* _WORK ITEM_
Filter the listing below down to the lines containing the word "зёрен".
___ DATASET RECORDS
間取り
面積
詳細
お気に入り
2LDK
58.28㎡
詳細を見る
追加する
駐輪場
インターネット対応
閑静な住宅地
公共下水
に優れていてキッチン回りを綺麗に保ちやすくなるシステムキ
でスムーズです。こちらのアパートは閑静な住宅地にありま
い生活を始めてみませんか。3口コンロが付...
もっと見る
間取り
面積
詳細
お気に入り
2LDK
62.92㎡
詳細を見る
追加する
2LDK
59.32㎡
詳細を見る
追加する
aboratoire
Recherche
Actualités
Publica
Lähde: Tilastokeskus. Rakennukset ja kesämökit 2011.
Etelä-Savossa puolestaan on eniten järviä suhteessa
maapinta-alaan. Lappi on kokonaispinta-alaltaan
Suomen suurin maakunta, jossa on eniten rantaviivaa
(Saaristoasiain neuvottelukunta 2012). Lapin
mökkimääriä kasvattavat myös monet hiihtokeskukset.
______
___ DATASET RECORDS
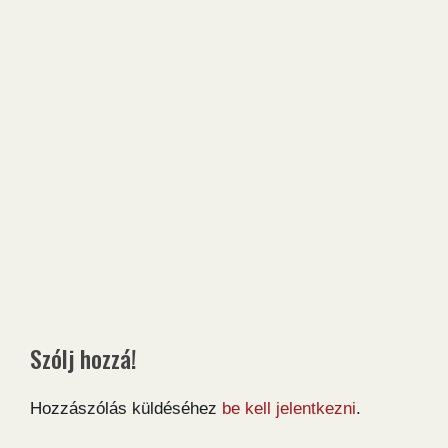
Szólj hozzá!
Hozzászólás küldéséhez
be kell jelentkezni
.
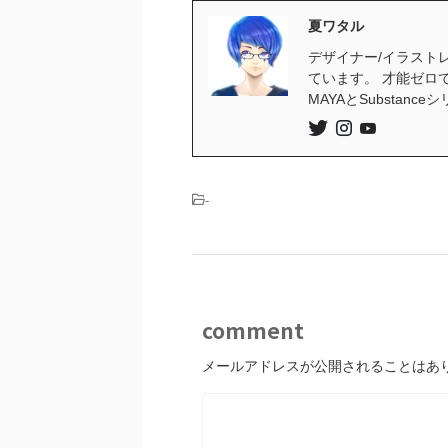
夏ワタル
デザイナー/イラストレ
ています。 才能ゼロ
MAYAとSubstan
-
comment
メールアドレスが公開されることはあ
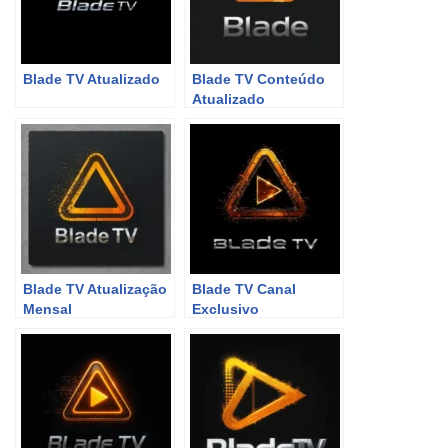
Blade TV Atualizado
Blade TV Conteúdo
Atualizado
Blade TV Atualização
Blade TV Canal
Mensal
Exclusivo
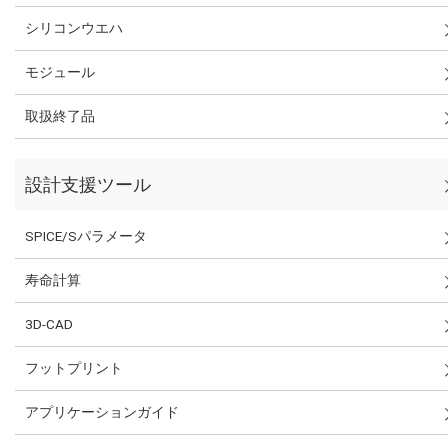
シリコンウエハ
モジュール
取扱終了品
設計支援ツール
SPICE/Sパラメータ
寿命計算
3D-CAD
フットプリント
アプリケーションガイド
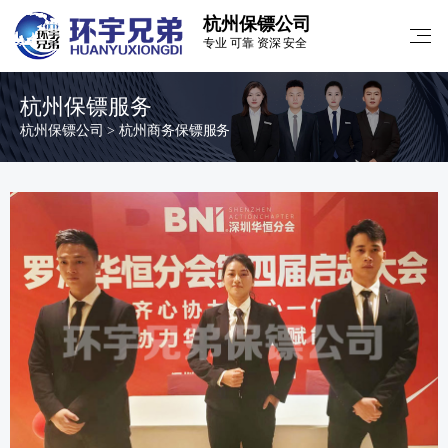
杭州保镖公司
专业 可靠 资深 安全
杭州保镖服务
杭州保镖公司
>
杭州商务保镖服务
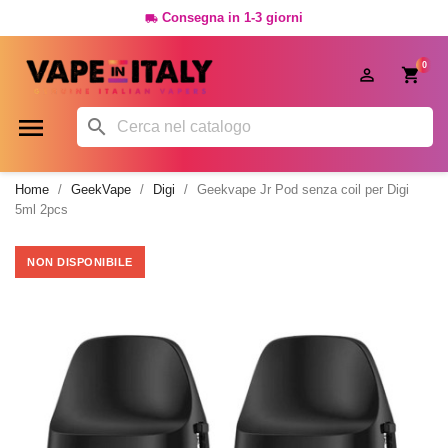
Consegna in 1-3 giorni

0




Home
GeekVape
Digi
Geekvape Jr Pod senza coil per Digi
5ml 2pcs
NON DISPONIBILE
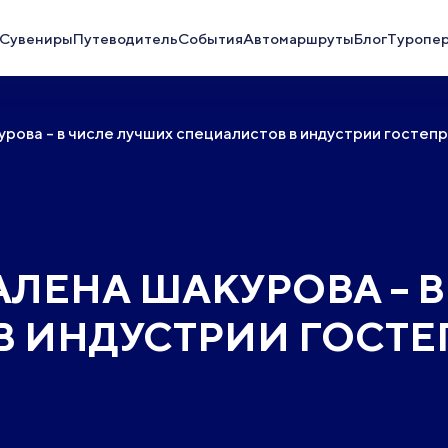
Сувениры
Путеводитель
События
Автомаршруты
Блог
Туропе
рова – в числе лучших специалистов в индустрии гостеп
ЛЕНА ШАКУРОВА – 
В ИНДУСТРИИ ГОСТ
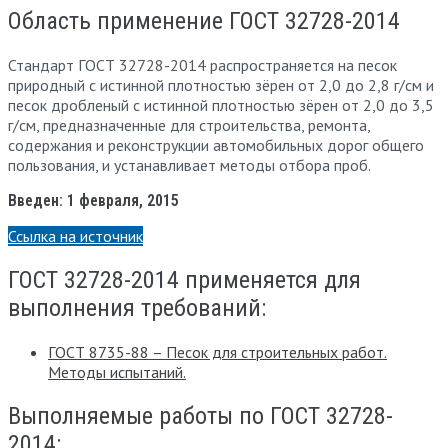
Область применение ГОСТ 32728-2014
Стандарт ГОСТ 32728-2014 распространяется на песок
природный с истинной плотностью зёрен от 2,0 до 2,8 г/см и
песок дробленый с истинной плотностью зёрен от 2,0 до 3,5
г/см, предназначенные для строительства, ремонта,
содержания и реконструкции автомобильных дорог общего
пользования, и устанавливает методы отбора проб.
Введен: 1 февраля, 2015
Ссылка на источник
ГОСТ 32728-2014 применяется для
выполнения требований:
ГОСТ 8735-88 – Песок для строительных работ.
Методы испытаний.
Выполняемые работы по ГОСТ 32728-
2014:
______
* _SOLUTION TO THE EXERCISE_
природный с истинной плотностью зёрен от 2,0 до 2,8 г/см и
песок дробленый с истинной плотностью зёрен от 2,0 до 3,5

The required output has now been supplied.